17.11.07

silenzio

passo dopo passo si sfila la trama, come se avessimo sempre lo stesso vestito.
perché coprire il senso e scoprirlo impegni tutto il tempo da vivere. perché non si conti l'attesa ostinata.
oggi ti lascio parlare, perché la psicologa ha detto che mi stanca. che puoi parlare poco. allora parla oggi mentre me ne sto qui muta sul divano rosso. ed il tempo passa lo stesso. questa è la mia vittoria : lasciare passare il tempo che non ho voluto.
non appena poggio le dita sulla tastiera comincia la danza. cos'altro vuoi che sia questa scrittura. un modo per tenerti calma, ogni tanto. per costringerti su binari unti e strapparti al cielo.
questi sono i binari in codice binario dove puoi correre e inebriarti come senza la camicia di forza. quella degli altri giorni. che ti sta bene. che ci sta bene.

15.11.07

Da qualche parte sopra l'arcobaleno

Che canzone come una favola. Sai quando le favole si spengono piano nell'orecchio, la sera. Mentre qualcuno ti tiene la mano mentre scivoli sotto il buio. Come fare, più tardi, ad avere paura del buio? Proprio allora quando il mondo si disegna, come il fiocco di Koch... quando lo spazio ti viene incontro e si dilata.
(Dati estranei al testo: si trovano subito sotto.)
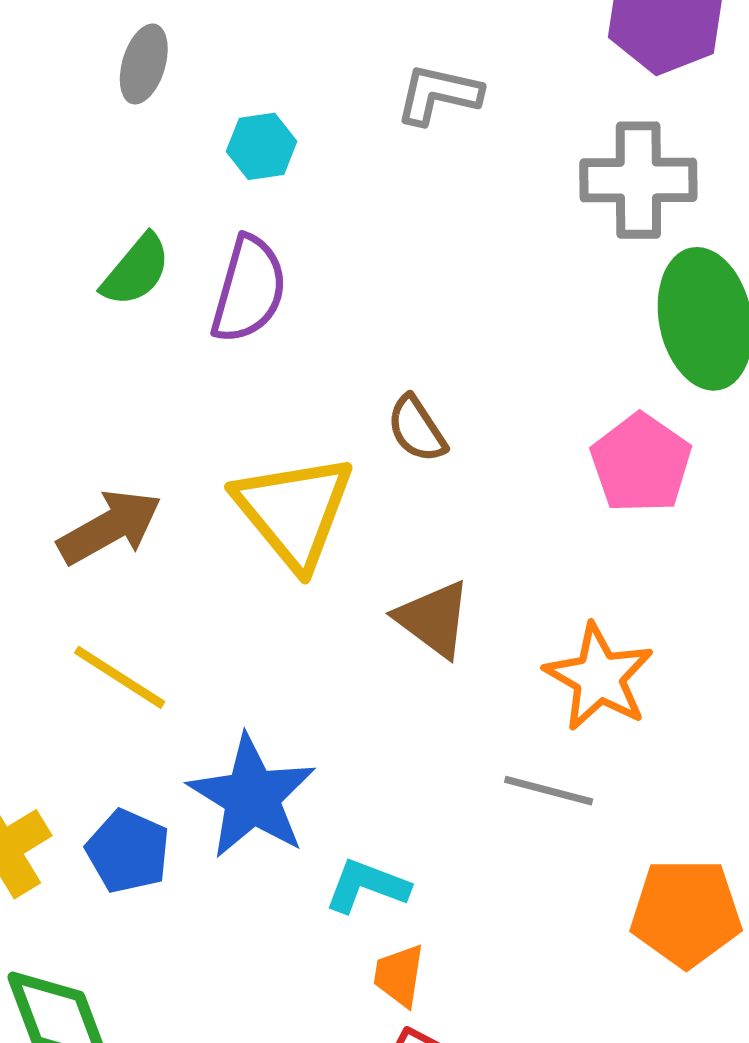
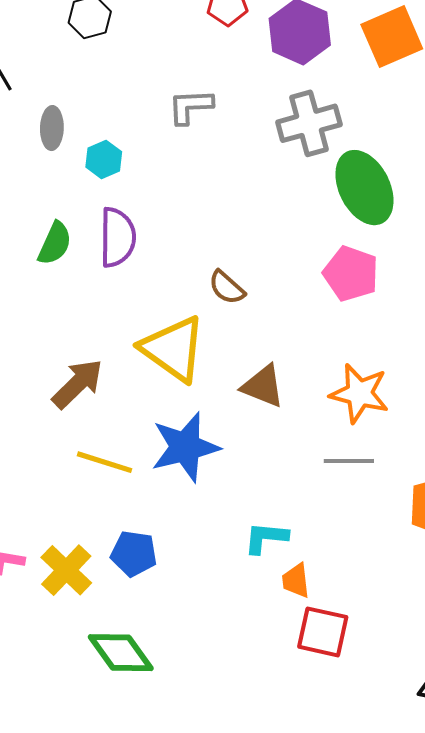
gray ellipse: (144, 64) -> (52, 128), moved
blue star: (252, 797) -> (185, 447), moved, turned -30

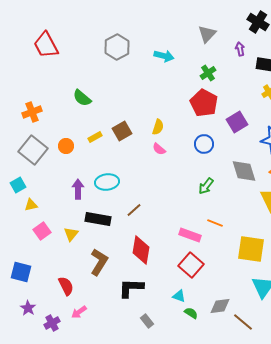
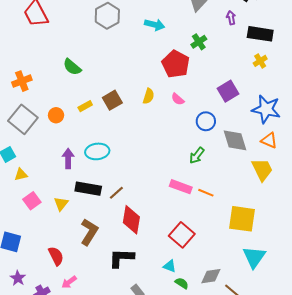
red pentagon: (204, 103) -> (176, 64), moved
blue circle: (204, 144) -> (206, 121), moved
pink semicircle: (159, 149) -> (178, 99), moved
brown line: (134, 210) -> (116, 193), moved
pink rectangle: (190, 235) -> (181, 187), moved

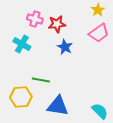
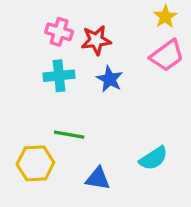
cyan cross: (22, 44) -> (59, 76), moved, turned -36
blue triangle: (58, 106) -> (98, 179), size x0.7
cyan semicircle: (100, 111) -> (153, 158), moved, turned 102

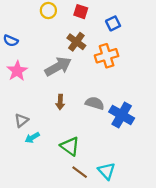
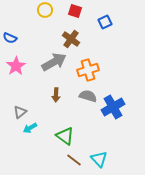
orange cross: (107, 56) -> (88, 70), moved
blue cross: (122, 115) -> (113, 107), turned 30

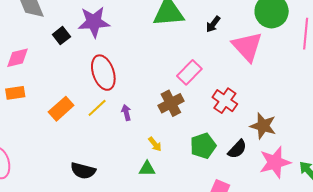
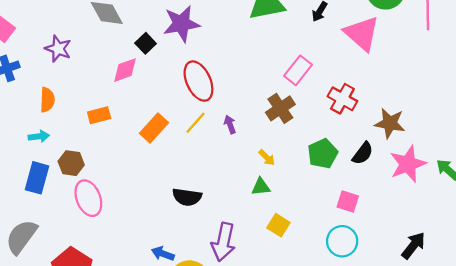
pink diamond: (18, 58) -> (125, 70), moved

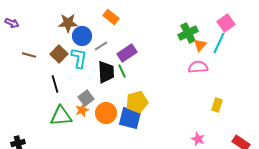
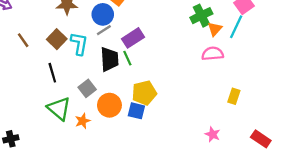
blue circle: (82, 36) -> (103, 14), moved
brown line: (29, 55) -> (23, 40), turned 40
orange star: (82, 110) -> (83, 121), moved
green triangle: (61, 116) -> (59, 109), turned 45
blue square: (130, 118) -> (136, 111), size x0.7

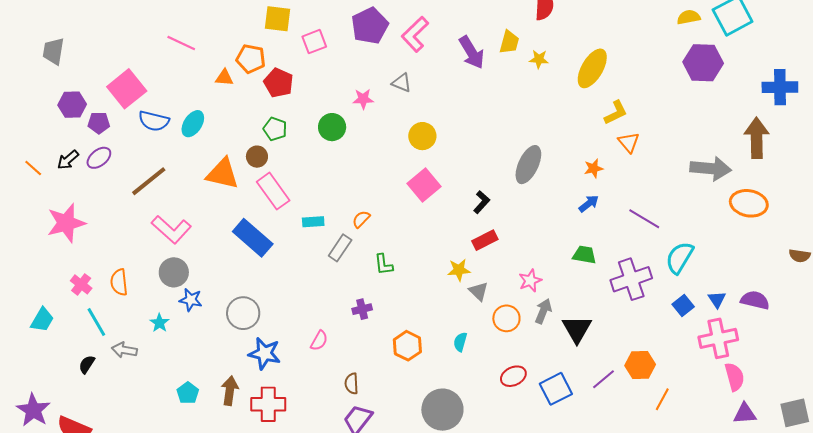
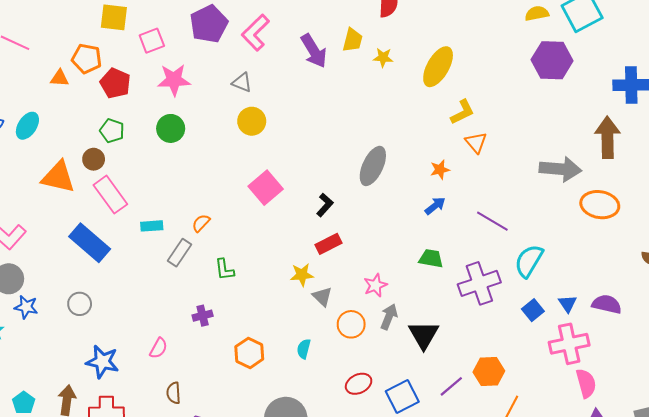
pink star: (363, 99) -> (174, 80), moved, size x1.5
yellow circle: (422, 136) -> (252, 121), moved
gray circle: (243, 313) -> (80, 304), moved, size x0.7
brown semicircle: (352, 384) -> (174, 393), moved

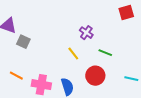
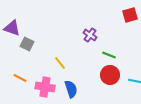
yellow line: (73, 54) -> (60, 63), moved
red circle: (95, 76) -> (110, 75), moved

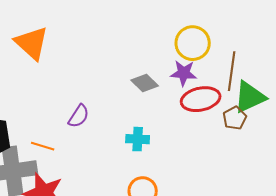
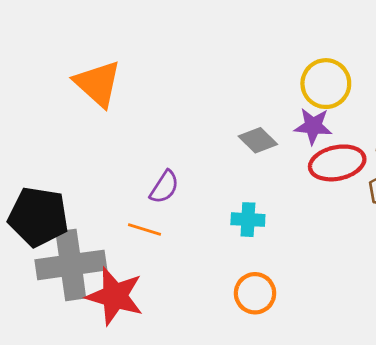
orange line: (43, 146) -> (145, 230), moved

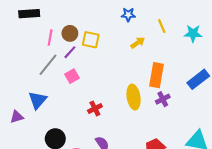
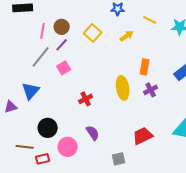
yellow line: (162, 26) -> (150, 20), turned -40
yellow square: (91, 40) -> (93, 33), moved, turned 30
orange rectangle: (156, 75) -> (145, 67), size x0.7

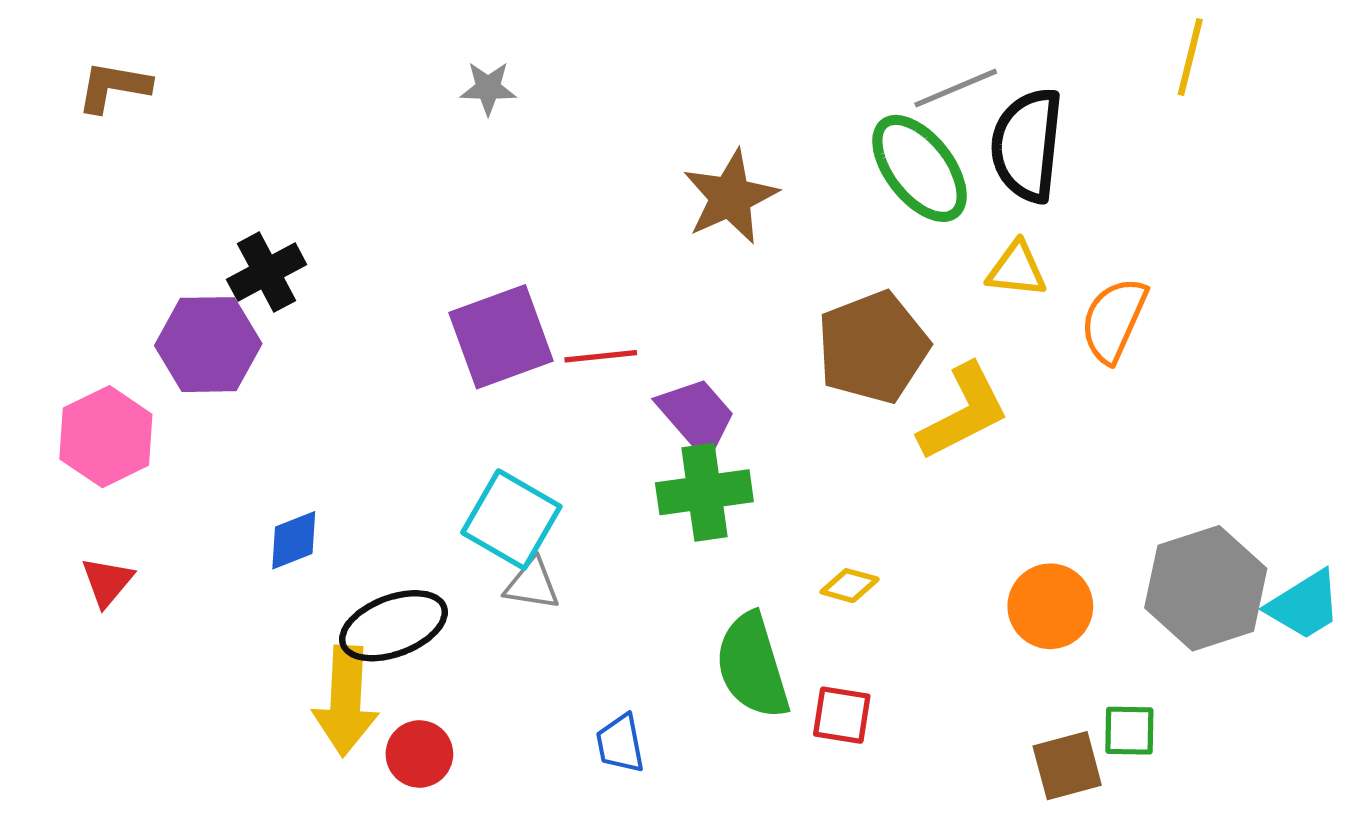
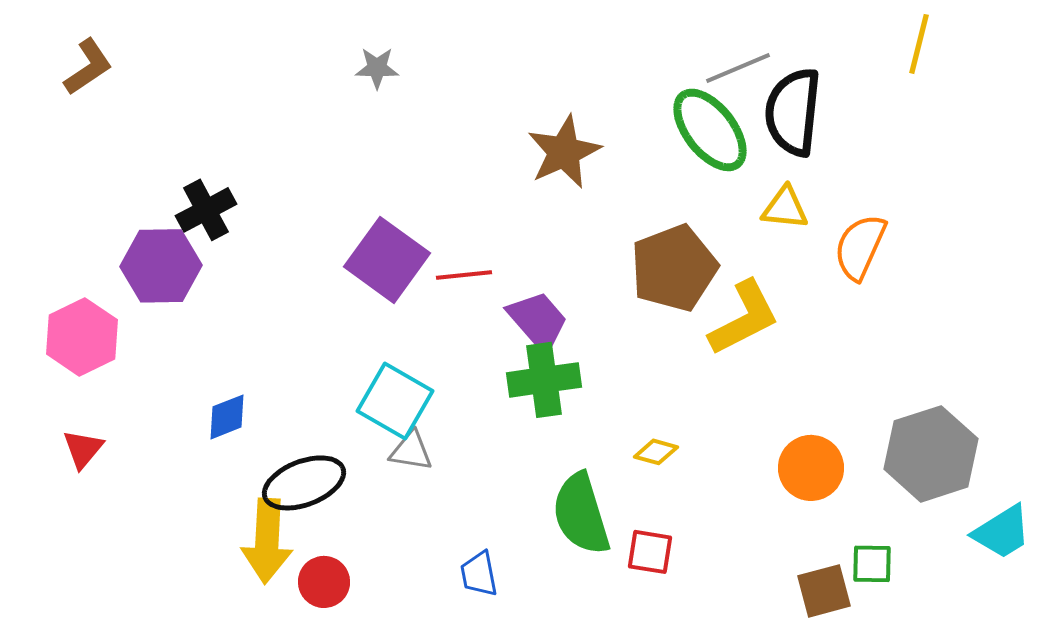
brown L-shape: (114, 87) -> (88, 67), turned 136
purple square: (501, 337) -> (387, 260), turned -34
cyan trapezoid: (1304, 605) -> (1002, 532), moved

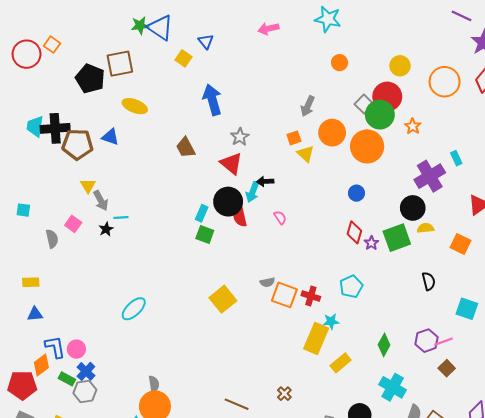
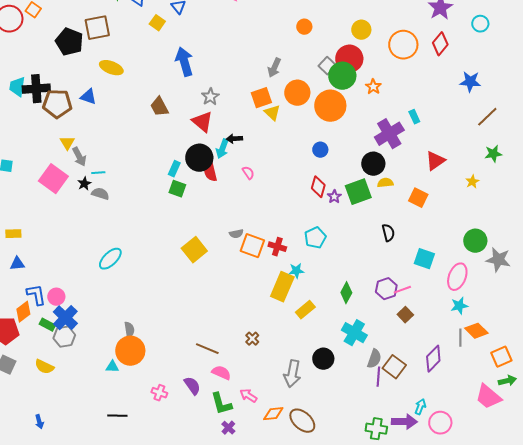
orange square: (294, 138) -> (261, 98), size x1.5
pink square: (73, 224) -> (53, 179), size x1.8
gray semicircle: (52, 239) -> (100, 194), moved, turned -60
blue cross: (86, 371) -> (65, 318), size x1.4

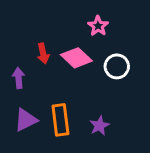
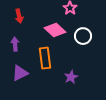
red arrow: (43, 53) -> (19, 16), moved
orange rectangle: (60, 120) -> (45, 58), moved

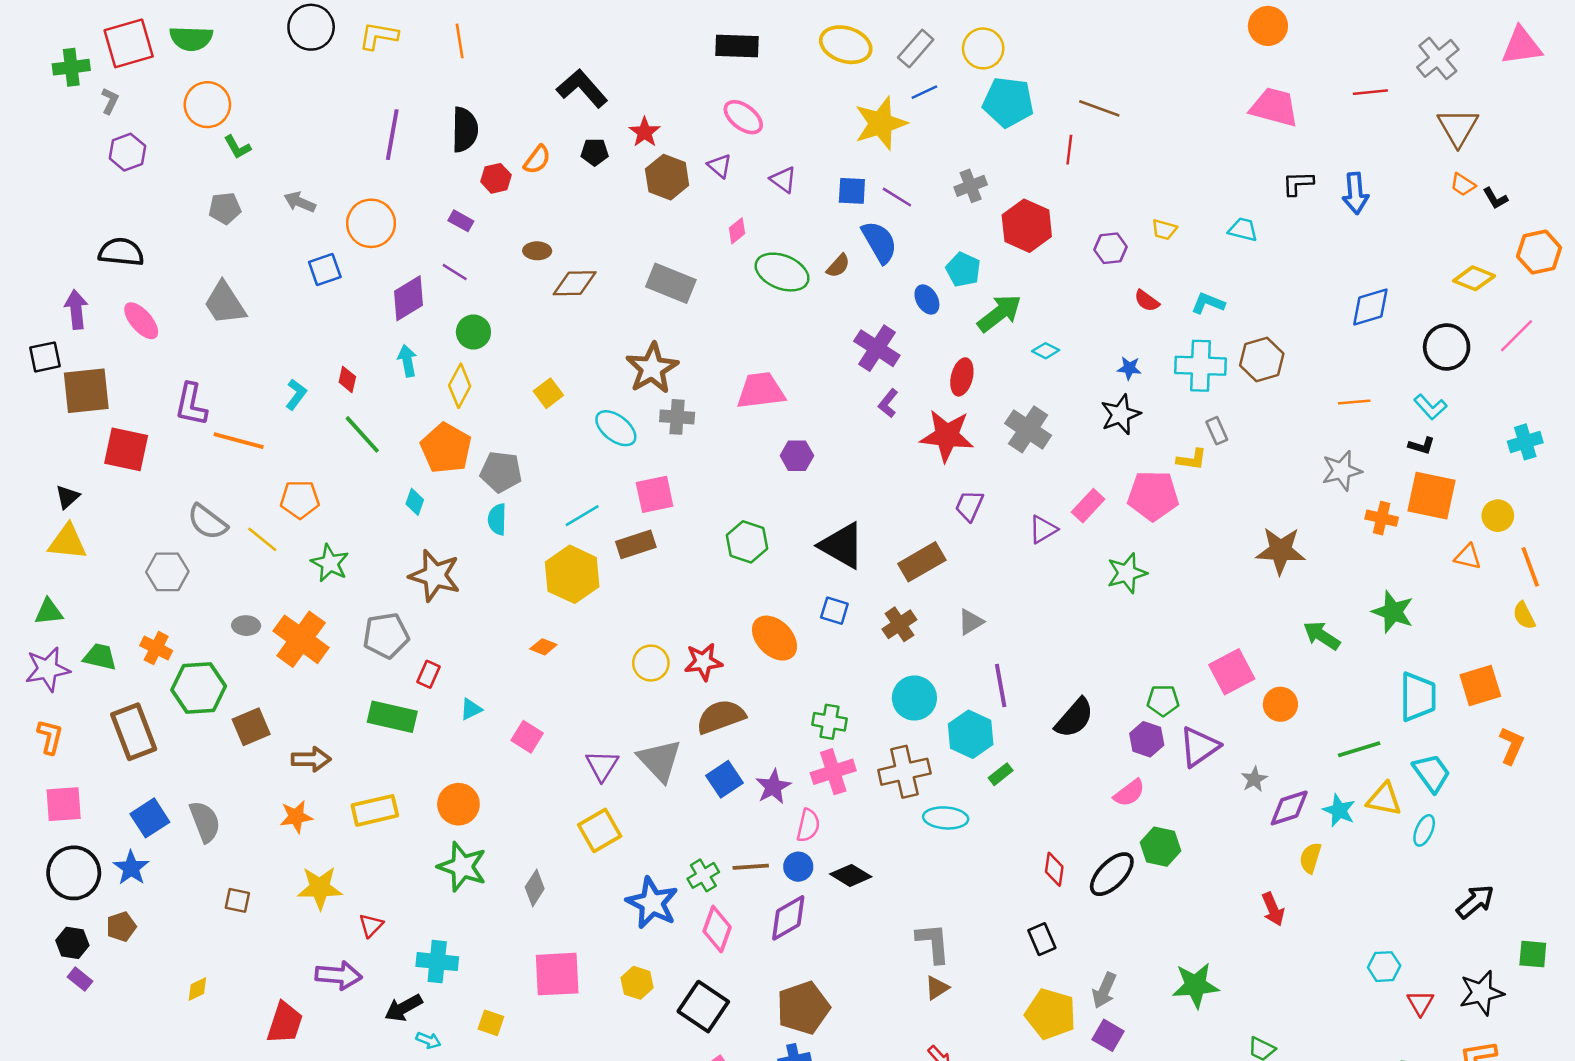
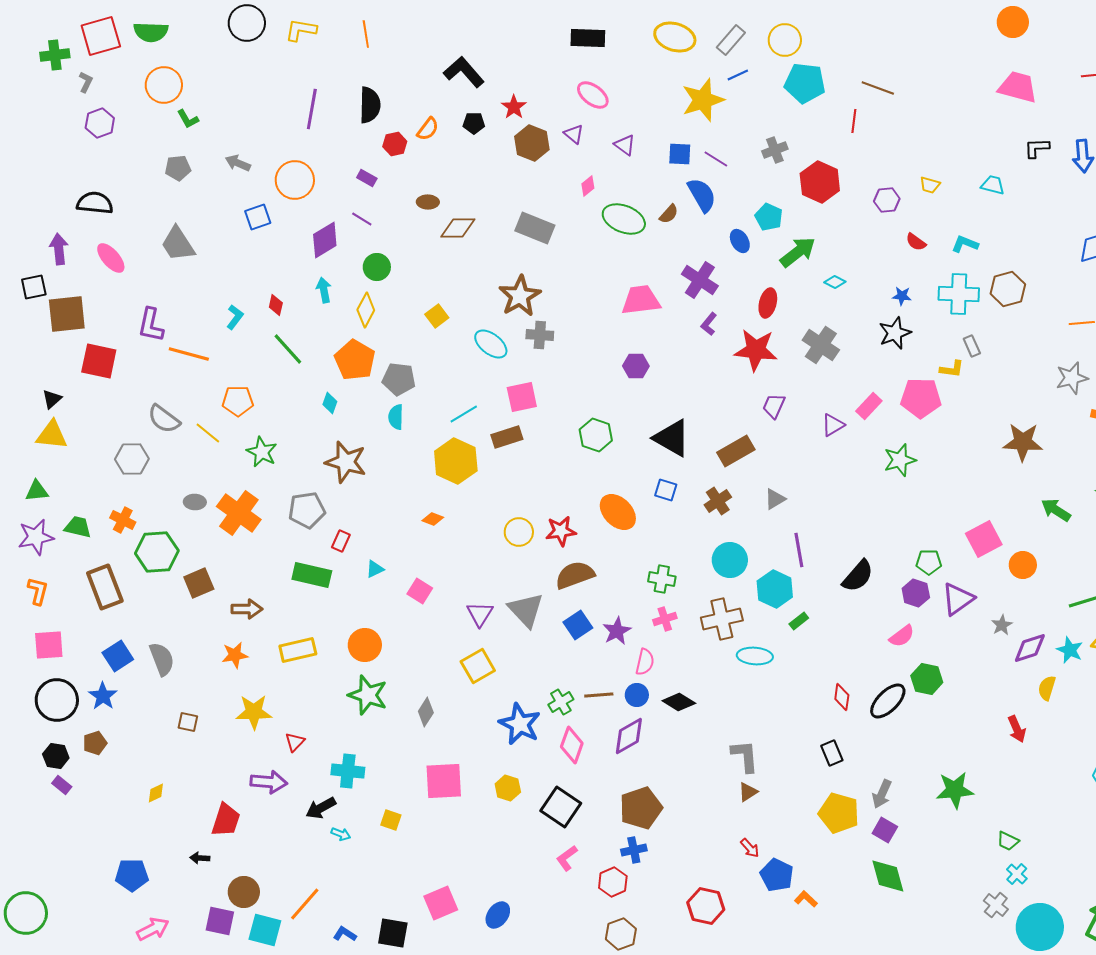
pink trapezoid: (761, 391) -> (641, 300), moved
pink cross: (833, 772) -> (665, 619), size x0.7

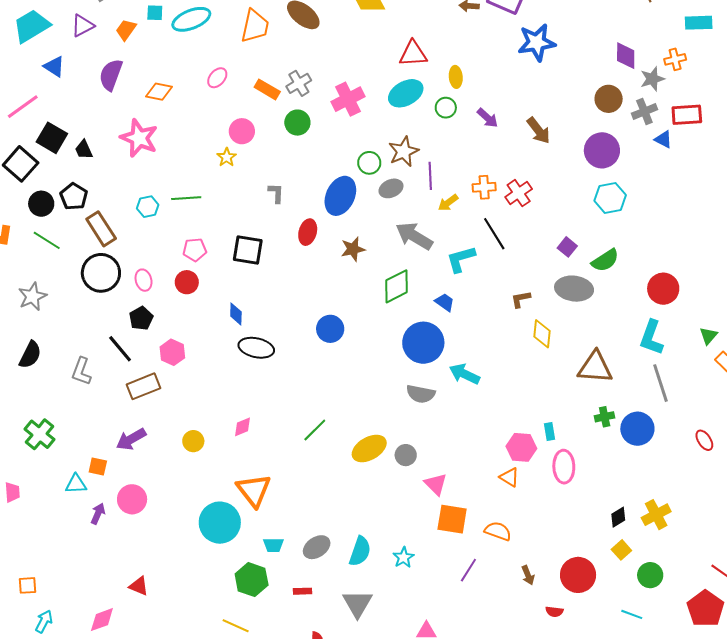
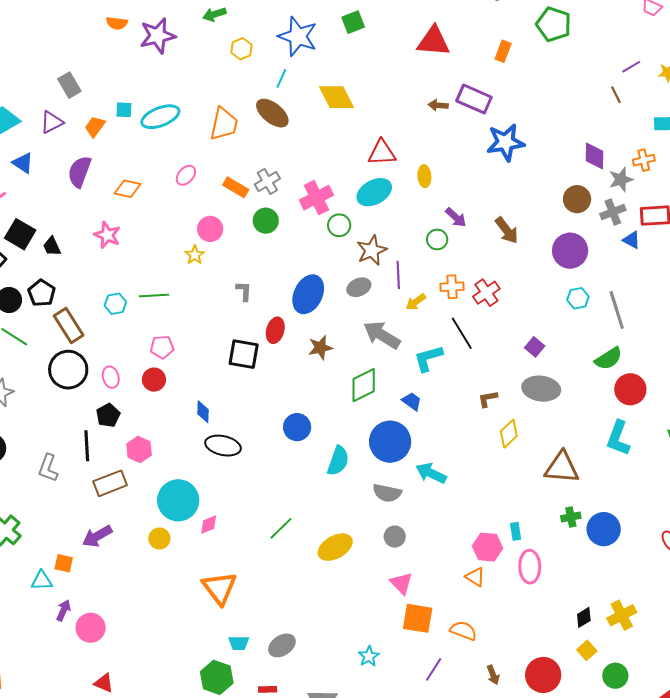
green circle: (446, 108) -> (437, 239), moved
pink star: (139, 138) -> (107, 235), size x0.7
green circle: (369, 163) -> (339, 225), moved
cyan hexagon: (610, 198) -> (578, 298), size x0.7
black square: (248, 250) -> (244, 354), moved
green semicircle: (605, 260) -> (609, 359), moved
yellow diamond: (542, 334) -> (509, 434), turned 40
black line: (120, 349) -> (87, 446), turned 36
gray line: (660, 383) -> (617, 310), moved
gray circle: (406, 455) -> (395, 537), moved
pink circle: (132, 499) -> (91, 628), moved
cyan circle: (220, 523) -> (178, 500), moved
cyan semicircle: (360, 551) -> (338, 461), moved

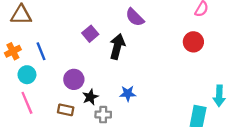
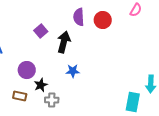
purple semicircle: (135, 17) -> (79, 17), turned 42
red circle: (193, 42) -> (103, 20), moved
blue star: (128, 93) -> (73, 71), moved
Si rigira, si sventra, si accascia e si rigonfia. Come avere paura del capogiro, se le mani sono strette sotto le coperte e sai che alla fine della notte c'è un nuovo mattino pungente al campo. Un tesoro da disotterare, altre rondini da contare.
Questo è ancora mentre incalza la morte col suo passo freddo, come il fiocco di Koch.
Ma i bambini sapienti si occupano solo di cose serie. C'è un formicaio da salvare prima che passi il gregge. Una pozzanghera da abbellire con fiori di pesco, ed i fiori al limone nel cestino di metallo rotondo.

14.11.07

La squadra

il campo dei miracoli, quindi, si poteva correre in quattro minuti precisi. periodicamente arrivava il concime, una massa enorme di detriti pescati sul fondo del mare. almeno cosi' sembrava. spugne e conchiglie, boccette di vetro e cannucce di plastica. frammenti di momenti estranei. camminare sul mucchio di spazzatura era come sfogliare un album che non ci apparteneva. immaginare la storia di ogni boccetta, ricostruire  mentalmente l'attrezzo di plastica gialla. chissà perché avevamo pensato al mare, forse per via delle spugne.
insomma un giorno che arrivavamo di corsa il campo era mare. vi si trovava di tutto. per quello lo chiamammo "il campo dei miracoli".
li' ci si poteva convincere di seppellire un'idea, un sogno, anche un ricordo. sicuramente sarebbe nato l'albero che pinocchio sperava. con tante foto di mamma come specchietti per le allodole.
al campo si correva in segreto, dopo un sussurro sbrigativo fra piccole orecchie.
dal campo partiva il mondo. finiva la realtà e cominciavamo noi.
Fu cosi' che nacque la "squadra", dopo il giuramento con le mani sulle ragnatele come prova di coraggio. L'unico scopo era di proteggere la squadra stessa (ed il campo).